La propuesta de huelga que defiende Savater no me parece lo fundamental de su artículo, sino sólo una ocasión que éste toma para ejemplificar la teoría de Rancière, así que nos ahorraremos la discusión de aquella. En cambio, vamos a escoger una obra reciente de este autor para discutir, brevemente, su teoría política y, en concreto, su teoría de la democracia: «El odio a la democracia» (Amorrortu, 2006).
Vayamos primero al punto en el que Rancière hace su distinción entre política y policía: «Hay modelos de gobierno y de prácticas de autoridad basados en tal o cual distribución de lugares y de competencias. Esta es la lógica que, por mi parte, he propuesto pensar bajo el término policía» (p. 71). «Un poder político significa, en última instancia, el de quienes no tienen razón natural para ser gobernados» (p.72). Pero vamos a centrarnos en la concepción de la democracia de Ranciere, puesto que es ahí donde encontramos las tesis de Rancière que Savater repite, y que constituyen lo fundamental de su artículo. Rancière introduce el tema haciendo referencia a la lista de principios o «títulos» políticos que recoge Platón en el libro III de Las Leyes: la paternidad, la vejez, el señorío, el nacimiento, la «ley de la naturaleza» o la fortaleza, la sabiduría y, por último, «el título de autoridad que lleva el nombre de «amado por los dioses», la elección del dios azar, el sorteo, que es el procedimiento democrático» (p. 62). A partir de aquí, Rancière centra su concepción de la democracia en el procedimiento democrático del sorteo: «Pues bien, el único que queda es el título anárquico, el título propio de aquellos que no tienen más título para gobernar que para ser gobernados» (p.70). «El escándalo de la democracia, y del sorteo, que es su esencia, es revelar que ese título no puede ser sino la ausencia de título; que, en última instancia, el gobierno de las sociedades no puede descansar más que en su propia contingencia» (p. 80). Pasaremos por alto algunas observaciones del autor acerca del procedimiento del sorteo que nos parecen acertadas, por ser otro el motivo de este artículo. Tampoco se trata de hacer aquí una crítica de la teoría política de Rancière, sino sólo de aquellas afirmaciones de Ranciere que Savater repite: «Éste es el principio paradójico que se presenta cuando el principio del gobierno se separa del de las diferencias naturales y sociales, es decir: cuando hay política» (…) «la condición para que un gobierno sea político es que esté fundado en la ausencia de título para gobernar» (p. 67). «El poder del pueblo no es el de la población reunida, el de su mayoría o el de las clases trabajadoras. Es simplemente el poder propio de quienes no tienen más título para gobernar que para ser gobernados» (p. 71).

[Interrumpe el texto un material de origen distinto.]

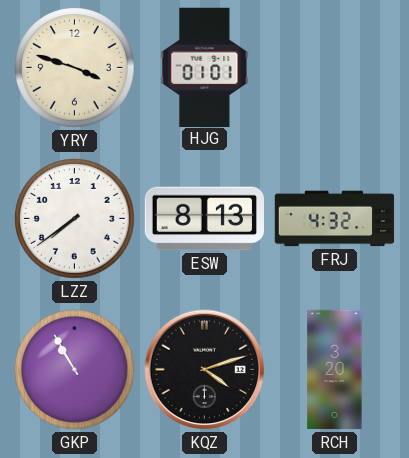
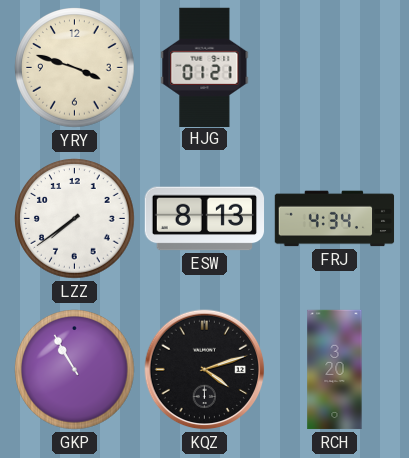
HJG: 01:01 -> 01:21
FRJ: 4:32 -> 4:34
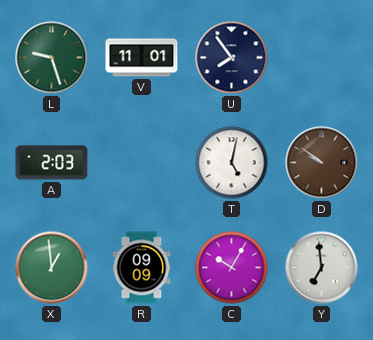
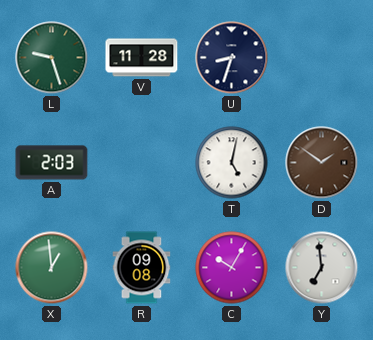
V: 11:01 -> 11:28
U: 7:54 -> 8:33
D: 9:51 -> 1:51
R: 09:09 -> 09:08
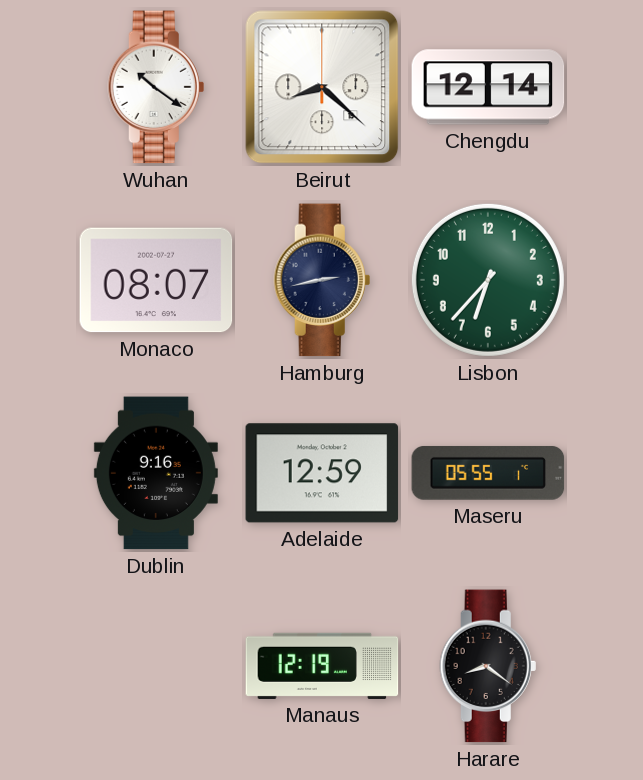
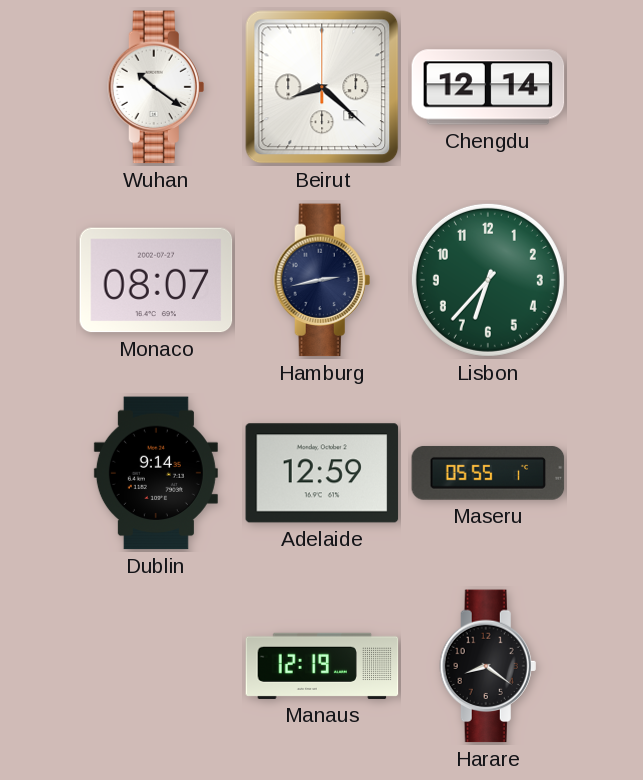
Dublin: 9:16 -> 9:14
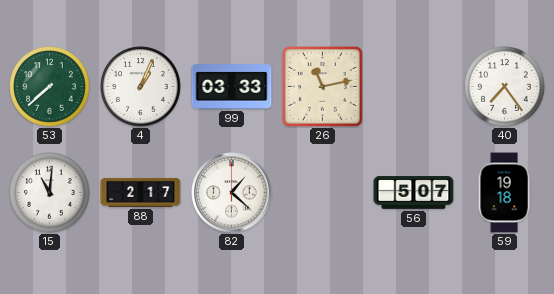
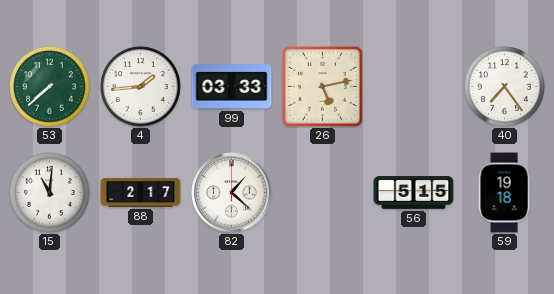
4: 1:04 -> 1:44
26: 11:13 -> 5:13
56: 5:07 -> 5:15
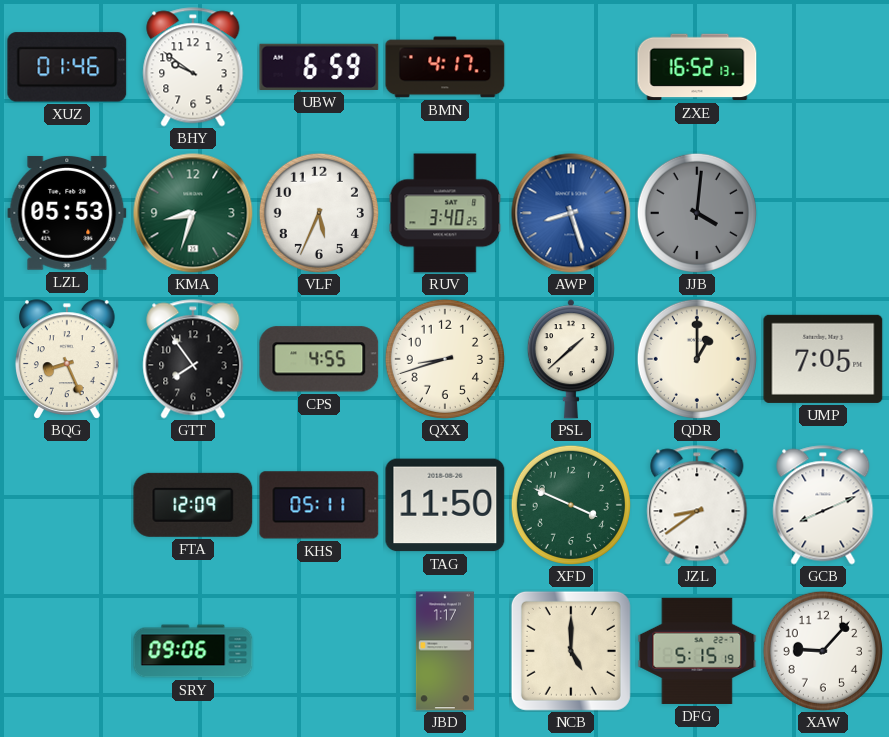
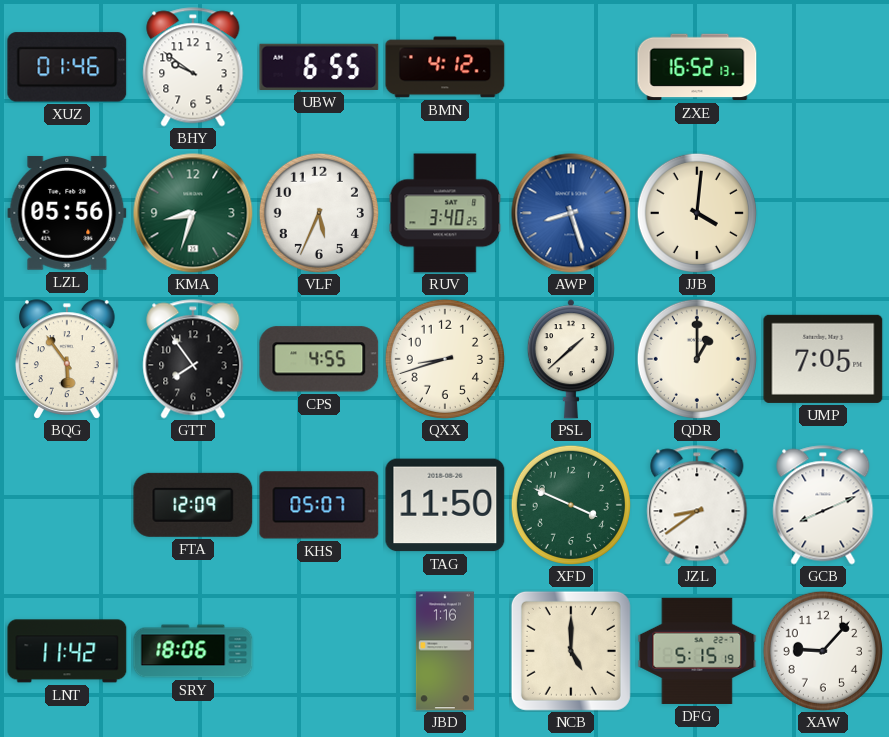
UBW: 6:59 -> 6:55
BMN: 4:17 -> 4:12
LZL: 05:53 -> 05:56
JJB dial: grey -> cream
BQG: 8:26 -> 5:54
KHS: 05:11 -> 05:07
LNT: none -> 11:42
SRY: 09:06 -> 18:06
JBD: 1:17 -> 1:16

La operación de Rancière puede resumirse en dos pasos: primero, hacer del sorteo el procedimiento fundamental y propio de la democracia: el «principio anárquico» de la democracia; segundo, concebir la democracia, no como un régimen político, sino como el fundamento de todo régimen político, es decir, como «democracia fundamental». La concepción de Rancière tiene la ventaja de incidir en la importancia del procedimiento democrático del sorteo, y contiene, como hemos dicho, algunas observaciones acertadas al respecto. Pero esta consideración exclusiva del sorteo como el «principio anárquico» de la democracia le conduce, en primer lugar, a la desconsideración de otros procedimientos democráticos, como los procedimientos asamblearios, la temporalidad, la rotación y la revocabilidad de los cargos, etc. En segundo lugar, le conduce al rechazo del concepto mismo de la democracia como «gobierno del pueblo» (o, algo más propiamente, como «poder del pueblo»), esto es: como un régimen de clase, como una forma de Estado, es decir, de dominio de una clase sobre otra. La noción indefinida de «pueblo» no debe ocultarnos que la democracia ha sido, históricamente, un régimen de clase: el «pueblo» era, en la antigua Atenas, la clase de los varones, hijos de atenienses, propietarios libres; mujeres, esclavos y extranjeros no tenían derechos de participación política en la democracia ateniense. (El procedimiento del sorteo, dicho sea de paso, tenía, precisamente, la función de asegurar el carácter de clase del régimen). Tomando un ejemplo moderno, la democracia soviética fue, en sus inicios, también un régimen de clase: una democracia, en este caso, obrera.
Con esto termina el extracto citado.